*Task goal*
Send back exactly the lines from the opening line of the records below through the one with "Rifiuti Anzio: approvata".

:: Extracted entries

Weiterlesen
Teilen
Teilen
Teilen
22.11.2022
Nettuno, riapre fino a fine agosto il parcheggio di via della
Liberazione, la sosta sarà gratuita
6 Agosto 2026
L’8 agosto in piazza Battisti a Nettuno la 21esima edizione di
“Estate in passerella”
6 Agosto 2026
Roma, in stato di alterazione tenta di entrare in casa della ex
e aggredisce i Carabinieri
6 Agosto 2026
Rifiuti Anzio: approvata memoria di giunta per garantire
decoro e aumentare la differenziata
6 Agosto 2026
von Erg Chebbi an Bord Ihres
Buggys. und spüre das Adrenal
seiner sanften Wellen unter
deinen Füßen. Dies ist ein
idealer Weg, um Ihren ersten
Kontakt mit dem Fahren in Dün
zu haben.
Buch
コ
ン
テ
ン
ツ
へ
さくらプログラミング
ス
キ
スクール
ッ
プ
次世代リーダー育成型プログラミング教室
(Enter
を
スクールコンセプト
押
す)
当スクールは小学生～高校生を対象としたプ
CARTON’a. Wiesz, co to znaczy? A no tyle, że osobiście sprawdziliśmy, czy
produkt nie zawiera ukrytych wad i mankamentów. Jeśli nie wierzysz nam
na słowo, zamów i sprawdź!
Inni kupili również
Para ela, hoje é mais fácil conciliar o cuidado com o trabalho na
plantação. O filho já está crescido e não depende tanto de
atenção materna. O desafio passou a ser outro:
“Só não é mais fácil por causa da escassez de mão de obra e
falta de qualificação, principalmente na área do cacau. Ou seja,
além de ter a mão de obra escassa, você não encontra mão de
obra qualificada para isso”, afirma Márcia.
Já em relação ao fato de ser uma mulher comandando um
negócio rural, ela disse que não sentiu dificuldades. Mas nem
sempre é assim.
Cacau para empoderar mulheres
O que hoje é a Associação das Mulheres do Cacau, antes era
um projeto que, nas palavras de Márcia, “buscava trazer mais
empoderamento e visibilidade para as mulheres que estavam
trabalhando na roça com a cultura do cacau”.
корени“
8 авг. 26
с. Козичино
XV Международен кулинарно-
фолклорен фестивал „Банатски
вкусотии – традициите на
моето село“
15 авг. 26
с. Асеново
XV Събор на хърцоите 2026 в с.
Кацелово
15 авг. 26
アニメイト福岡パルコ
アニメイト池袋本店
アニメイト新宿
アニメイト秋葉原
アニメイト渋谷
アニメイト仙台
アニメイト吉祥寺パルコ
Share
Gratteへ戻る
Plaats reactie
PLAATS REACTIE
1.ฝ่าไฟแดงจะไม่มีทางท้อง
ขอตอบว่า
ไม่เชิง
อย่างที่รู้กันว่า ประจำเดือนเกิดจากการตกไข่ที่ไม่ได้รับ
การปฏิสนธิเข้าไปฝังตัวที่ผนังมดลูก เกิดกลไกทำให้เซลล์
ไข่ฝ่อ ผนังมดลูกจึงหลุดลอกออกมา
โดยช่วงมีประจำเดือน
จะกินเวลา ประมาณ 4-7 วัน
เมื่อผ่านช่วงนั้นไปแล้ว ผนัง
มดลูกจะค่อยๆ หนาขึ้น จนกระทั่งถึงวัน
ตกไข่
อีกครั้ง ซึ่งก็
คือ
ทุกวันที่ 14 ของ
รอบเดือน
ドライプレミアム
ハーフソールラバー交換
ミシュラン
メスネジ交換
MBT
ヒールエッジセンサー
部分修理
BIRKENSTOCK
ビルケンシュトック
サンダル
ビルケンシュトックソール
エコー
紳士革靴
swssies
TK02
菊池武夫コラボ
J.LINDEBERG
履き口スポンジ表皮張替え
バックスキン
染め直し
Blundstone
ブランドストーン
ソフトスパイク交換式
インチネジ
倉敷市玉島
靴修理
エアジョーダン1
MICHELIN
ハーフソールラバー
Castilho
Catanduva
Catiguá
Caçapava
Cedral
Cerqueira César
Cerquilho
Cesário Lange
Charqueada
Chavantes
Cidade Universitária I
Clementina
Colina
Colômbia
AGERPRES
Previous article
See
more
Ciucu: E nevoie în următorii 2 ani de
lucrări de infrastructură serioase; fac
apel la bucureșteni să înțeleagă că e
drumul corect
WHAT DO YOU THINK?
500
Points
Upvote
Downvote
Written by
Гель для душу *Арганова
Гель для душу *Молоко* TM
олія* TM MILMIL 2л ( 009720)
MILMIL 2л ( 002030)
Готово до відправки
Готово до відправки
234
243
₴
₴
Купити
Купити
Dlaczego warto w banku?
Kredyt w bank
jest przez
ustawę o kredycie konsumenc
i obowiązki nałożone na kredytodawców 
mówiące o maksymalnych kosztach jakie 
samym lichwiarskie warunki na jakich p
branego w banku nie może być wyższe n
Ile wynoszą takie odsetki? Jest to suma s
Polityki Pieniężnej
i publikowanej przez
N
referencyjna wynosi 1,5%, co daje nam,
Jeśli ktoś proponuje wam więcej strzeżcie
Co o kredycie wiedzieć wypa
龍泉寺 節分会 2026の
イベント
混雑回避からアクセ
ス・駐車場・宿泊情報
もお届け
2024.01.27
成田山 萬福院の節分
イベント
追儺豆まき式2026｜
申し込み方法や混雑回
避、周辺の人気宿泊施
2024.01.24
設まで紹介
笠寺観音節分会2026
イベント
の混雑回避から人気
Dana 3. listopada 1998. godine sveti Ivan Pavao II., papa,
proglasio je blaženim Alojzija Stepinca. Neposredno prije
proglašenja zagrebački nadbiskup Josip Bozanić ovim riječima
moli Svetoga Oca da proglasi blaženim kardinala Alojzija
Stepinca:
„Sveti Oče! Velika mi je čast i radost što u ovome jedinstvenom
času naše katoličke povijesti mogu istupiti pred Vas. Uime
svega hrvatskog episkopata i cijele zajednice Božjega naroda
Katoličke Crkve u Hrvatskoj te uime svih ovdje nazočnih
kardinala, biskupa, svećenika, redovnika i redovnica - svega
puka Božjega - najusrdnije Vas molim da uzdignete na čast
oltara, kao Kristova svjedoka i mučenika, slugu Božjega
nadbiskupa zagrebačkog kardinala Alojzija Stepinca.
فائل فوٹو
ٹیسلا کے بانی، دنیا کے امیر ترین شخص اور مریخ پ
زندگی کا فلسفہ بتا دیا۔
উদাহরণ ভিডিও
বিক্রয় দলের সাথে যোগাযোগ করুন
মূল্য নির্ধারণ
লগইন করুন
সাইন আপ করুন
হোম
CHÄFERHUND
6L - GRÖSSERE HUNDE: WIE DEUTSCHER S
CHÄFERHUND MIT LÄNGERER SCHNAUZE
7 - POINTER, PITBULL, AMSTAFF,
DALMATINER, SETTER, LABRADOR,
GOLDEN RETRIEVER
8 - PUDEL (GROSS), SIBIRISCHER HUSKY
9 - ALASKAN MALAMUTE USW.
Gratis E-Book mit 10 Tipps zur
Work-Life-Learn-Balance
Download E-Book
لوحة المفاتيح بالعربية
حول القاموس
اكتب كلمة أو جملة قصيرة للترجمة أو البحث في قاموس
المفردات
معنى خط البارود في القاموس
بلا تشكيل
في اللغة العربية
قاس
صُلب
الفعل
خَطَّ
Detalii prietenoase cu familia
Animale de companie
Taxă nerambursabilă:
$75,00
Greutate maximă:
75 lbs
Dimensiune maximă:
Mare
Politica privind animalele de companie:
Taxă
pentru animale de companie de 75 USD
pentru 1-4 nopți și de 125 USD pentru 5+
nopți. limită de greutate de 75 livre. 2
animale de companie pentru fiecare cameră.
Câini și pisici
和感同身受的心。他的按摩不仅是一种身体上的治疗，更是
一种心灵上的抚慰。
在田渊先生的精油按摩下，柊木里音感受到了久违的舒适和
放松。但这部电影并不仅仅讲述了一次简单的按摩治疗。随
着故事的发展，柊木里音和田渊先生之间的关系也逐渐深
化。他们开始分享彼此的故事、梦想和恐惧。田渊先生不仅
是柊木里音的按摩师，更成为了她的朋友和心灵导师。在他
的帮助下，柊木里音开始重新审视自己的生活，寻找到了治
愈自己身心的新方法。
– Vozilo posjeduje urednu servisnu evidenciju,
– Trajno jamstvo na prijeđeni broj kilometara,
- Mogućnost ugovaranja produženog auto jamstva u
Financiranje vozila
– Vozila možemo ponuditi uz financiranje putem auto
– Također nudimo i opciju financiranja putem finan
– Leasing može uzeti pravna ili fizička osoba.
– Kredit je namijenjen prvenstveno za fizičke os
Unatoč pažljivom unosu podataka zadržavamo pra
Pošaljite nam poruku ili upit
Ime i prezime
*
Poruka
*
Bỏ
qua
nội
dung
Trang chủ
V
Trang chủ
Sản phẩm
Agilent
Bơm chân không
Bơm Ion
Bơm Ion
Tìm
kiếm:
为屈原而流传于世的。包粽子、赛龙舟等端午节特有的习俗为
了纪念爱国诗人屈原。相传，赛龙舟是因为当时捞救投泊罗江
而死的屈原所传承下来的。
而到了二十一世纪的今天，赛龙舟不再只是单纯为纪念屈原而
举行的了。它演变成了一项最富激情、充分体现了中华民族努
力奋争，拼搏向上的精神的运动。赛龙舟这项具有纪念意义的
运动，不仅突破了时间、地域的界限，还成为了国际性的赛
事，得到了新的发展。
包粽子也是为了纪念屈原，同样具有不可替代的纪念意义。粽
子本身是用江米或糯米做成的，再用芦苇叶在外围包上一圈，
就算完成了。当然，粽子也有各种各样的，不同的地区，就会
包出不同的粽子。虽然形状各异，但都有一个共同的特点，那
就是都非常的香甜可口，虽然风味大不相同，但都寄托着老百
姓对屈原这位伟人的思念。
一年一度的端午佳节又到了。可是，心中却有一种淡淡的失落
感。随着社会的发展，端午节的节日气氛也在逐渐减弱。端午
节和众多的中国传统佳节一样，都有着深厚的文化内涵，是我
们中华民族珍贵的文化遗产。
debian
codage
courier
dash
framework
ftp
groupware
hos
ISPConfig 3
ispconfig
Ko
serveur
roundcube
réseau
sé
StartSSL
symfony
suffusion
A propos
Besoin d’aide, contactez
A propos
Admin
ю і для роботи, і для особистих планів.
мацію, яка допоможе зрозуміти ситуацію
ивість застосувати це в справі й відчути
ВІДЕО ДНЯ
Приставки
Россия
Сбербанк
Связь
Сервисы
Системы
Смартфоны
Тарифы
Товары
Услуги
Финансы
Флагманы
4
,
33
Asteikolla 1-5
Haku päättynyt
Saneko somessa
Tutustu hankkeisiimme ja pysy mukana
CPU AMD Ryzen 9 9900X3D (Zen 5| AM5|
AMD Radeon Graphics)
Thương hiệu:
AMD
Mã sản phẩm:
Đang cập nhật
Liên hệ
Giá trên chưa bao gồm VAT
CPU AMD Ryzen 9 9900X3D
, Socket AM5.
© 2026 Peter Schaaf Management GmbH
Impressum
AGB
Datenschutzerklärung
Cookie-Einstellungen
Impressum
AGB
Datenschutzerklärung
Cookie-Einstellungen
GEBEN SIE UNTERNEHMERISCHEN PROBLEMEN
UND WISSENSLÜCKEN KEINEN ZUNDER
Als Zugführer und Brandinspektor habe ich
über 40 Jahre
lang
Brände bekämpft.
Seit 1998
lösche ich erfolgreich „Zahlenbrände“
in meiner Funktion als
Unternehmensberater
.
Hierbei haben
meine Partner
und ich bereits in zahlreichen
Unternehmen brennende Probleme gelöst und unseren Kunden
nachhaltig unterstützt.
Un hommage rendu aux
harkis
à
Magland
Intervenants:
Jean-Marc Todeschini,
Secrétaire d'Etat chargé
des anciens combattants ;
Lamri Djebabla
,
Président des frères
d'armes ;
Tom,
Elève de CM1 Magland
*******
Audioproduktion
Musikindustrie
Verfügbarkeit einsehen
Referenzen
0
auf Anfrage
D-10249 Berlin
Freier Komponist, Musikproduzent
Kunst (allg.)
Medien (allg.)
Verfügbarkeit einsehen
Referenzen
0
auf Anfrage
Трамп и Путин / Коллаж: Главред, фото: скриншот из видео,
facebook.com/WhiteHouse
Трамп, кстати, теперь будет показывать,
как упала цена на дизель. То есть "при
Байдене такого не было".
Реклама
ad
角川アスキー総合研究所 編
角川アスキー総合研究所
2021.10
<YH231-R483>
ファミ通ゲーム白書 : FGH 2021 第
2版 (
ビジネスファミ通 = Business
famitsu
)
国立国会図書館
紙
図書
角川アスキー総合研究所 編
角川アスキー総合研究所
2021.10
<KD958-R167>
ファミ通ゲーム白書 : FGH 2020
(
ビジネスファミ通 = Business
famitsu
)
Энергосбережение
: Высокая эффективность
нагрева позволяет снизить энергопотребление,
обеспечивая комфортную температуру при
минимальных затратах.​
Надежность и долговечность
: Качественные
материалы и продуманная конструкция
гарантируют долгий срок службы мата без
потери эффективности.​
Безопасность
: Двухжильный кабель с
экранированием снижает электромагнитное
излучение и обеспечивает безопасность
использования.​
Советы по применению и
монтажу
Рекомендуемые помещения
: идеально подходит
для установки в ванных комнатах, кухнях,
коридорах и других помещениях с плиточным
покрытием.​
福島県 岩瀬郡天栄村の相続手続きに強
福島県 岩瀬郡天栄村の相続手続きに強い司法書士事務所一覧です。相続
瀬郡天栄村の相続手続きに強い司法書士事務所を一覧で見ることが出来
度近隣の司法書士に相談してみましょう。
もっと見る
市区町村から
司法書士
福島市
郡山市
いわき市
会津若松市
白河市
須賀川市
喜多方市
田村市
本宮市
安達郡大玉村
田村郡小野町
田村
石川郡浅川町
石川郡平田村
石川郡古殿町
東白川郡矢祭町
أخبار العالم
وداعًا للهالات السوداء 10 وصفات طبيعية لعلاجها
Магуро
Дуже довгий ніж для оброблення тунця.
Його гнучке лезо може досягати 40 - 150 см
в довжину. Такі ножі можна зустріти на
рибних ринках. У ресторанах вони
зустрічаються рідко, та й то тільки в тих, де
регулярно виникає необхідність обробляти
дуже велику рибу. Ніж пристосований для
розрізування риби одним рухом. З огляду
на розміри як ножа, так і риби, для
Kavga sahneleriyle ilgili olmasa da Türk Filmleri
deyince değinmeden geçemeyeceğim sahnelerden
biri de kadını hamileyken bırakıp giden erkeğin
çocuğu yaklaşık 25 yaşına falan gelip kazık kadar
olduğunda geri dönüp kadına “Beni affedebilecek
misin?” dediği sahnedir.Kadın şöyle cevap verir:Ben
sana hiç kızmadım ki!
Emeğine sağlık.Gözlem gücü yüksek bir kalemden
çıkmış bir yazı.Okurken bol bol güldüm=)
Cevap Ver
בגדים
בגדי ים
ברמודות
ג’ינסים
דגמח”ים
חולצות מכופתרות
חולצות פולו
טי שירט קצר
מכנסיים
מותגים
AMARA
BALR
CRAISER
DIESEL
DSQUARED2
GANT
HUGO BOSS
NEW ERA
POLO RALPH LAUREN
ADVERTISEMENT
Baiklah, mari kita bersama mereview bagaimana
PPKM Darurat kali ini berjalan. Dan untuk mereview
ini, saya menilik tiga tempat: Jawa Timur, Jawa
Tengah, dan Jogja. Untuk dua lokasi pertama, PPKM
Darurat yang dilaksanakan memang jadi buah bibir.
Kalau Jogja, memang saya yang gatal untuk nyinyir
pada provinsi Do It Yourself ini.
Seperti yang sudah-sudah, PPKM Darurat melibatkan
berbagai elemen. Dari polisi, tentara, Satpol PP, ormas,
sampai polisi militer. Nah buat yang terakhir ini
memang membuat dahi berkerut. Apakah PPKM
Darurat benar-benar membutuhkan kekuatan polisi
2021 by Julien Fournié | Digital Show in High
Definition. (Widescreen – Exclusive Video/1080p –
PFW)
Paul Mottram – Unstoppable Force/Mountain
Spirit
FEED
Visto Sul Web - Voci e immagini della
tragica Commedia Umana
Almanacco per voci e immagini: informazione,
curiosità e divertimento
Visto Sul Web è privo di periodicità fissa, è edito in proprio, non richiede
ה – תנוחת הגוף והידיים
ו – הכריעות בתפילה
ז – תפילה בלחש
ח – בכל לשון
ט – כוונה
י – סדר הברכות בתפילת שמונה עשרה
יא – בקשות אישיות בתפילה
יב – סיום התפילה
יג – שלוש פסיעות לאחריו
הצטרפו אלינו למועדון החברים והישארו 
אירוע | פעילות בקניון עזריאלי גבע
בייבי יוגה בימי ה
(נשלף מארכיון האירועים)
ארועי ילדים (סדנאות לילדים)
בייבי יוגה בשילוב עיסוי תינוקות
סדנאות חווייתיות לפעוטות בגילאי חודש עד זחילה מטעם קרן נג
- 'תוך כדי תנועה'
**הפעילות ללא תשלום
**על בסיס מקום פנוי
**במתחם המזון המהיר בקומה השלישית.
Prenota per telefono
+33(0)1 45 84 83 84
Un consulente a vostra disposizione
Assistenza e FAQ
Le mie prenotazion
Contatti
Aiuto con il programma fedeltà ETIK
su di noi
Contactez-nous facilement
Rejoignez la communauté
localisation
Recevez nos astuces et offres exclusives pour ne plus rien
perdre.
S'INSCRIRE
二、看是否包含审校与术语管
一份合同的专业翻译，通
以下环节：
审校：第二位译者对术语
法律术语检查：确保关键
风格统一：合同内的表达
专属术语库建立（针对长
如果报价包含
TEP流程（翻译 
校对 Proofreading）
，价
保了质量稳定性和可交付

::::

*Exercise answer*
Weiterlesen
Teilen
Teilen
Teilen
22.11.2022
Nettuno, riapre fino a fine agosto il parcheggio di via della
Liberazione, la sosta sarà gratuita
6 Agosto 2026
L’8 agosto in piazza Battisti a Nettuno la 21esima edizione di
“Estate in passerella”
6 Agosto 2026
Roma, in stato di alterazione tenta di entrare in casa della ex
e aggredisce i Carabinieri
6 Agosto 2026
Rifiuti Anzio: approvata memoria di giunta per garantire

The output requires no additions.